A labor market in which there is only one firm demanding labor is called a monopsony. The single firm in the market is referred to as the monopsonist. An example of a monopsony would be the only firm in a “company town,” where the workers all work for that single firm.

Wage‐searching behavior. Because the monopsonist is the sole de‐mander of labor in the market, the monopsonist's demand for labor is the market demand for labor. The supply of labor that the monopsonist faces is the market supply of labor. Unlike a firm operating in a perfectly competitive labor market, the monopsonist does not simply hire all the workers that it wants at the equilibrium market wage. The monopsonist faces the upward‐sloping market supply curve; it is a wage‐searcher rather than a wage‐taker. If the monopsonist wants to increase the number of workers that it hires, it must increase the wage that it pays to all of its workers, including those whom it currently employs. The monopsonist's marginal cost of hiring an additional worker, therefore, will not be equal to the wage paid to that worker because the monopsonist will have to increase the wage that it pays to all of its workers.

A numerical example of a monopsony market is provided in Table . The first two columns provide data on the market supply of labor that the monopsonist faces.
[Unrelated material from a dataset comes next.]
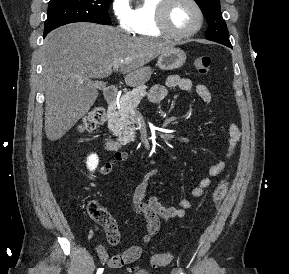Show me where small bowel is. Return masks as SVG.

The third column reports the total cost to the monopsonist of hiring each worker, which is just the wage times the number of workers. The fourth column reports the marginal cost of labor, which is the change in monopsonist's total cost of labor as it hires additional workers.

Suppose the monopsonist wants to increase the number of workers that it hires from 2 to 3. In order to attract the third worker, the monopsonist must offer an hourly wage of \$20 instead of \$15. However, because the monopsonist cannot discriminate among its workers (and risk alienating them), it must offer the higher \$20 wage to its two current employees. Hence, the monopsonist's costs from hiring the third worker are \$60 (3 × \$20), and the marginal cost from hiring the third worker is \$30 (\$60 − \$30). The marginal cost of \$30 exceeds the new market wage of \$20 because the monopsonist must also pay its two current employees an hourly wage that is \$5 higher than before.